Border Patrol accused of detaining legal residents in Northern California racial profiling lawsuit

An operation in Northern California led to arrests and removals of people regardless of citizenship or status, a recent lawsuit against Homeland Security and Border Patrol alleges.
In early January, as the days of the Biden administration wound down and the Trump era loomed, five dozen Border Patrol agents deployed to predominantly Latino Kern County, 300 miles from the California-Mexico border, and began what they say was a targeted search for criminal immigrants.
But attorneys for some who were subjected to their tactics that week said it was a “fishing expedition” targeting people of a certain skin color, regardless of citizenship and status. In a lawsuit filed on Feb. 26, they allege that agents abused their power, made arrests without warrants and used trickery to get people to agree to leave the country. These actions left the region shaken, they said.
“They stopped us because we look Latino or like farmworkers, because of the color of our skin. It was unfair,” Maria Guadalupe Hernandez Espinoza, 46, a grandmother, said in a statement.
Hernandez Espinoza, who was arrested on Jan. 7 after working her shift at a tomato greenhouse, is one of at least 40 people who were removed from the country under what is known as voluntary departure, the ACLU states in its complaint.

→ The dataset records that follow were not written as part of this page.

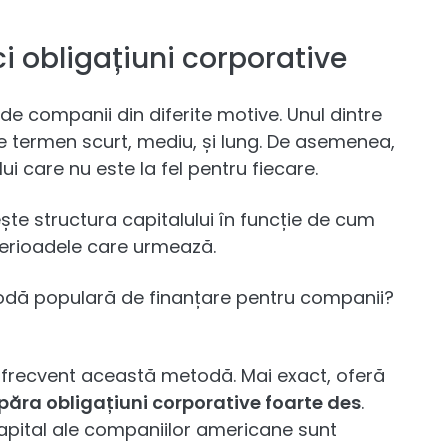
ici obligațiuni corporative
de companii din diferite motive. Unul dintre
 termen scurt, mediu, și lung. De asemenea,
i care nu este la fel pentru fiecare.
te structura capitalului în funcție de cum
perioadele care urmează.
todă populară de finanțare pentru companii?
c frecvent această metodă. Mai exact, oferă
păra obligațiuni corporative foarte des
.
apital ale companiilor americane sunt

On Jan. 8, agents arrested Ernesto Campos Gutierrez, 44, a U.S. citizen and 20-year Bakersfield, California, resident, the lawsuit states. He was on his way to a gardening job when agents blocked his truck, slashed his tires, dragged a passenger from the truck and arrested them, the complaint adds. They accused Campos Gutierrez of alien smuggling and held him for four hours, according to the lawsuit filed by United Farm Workers and five others. He was not deported.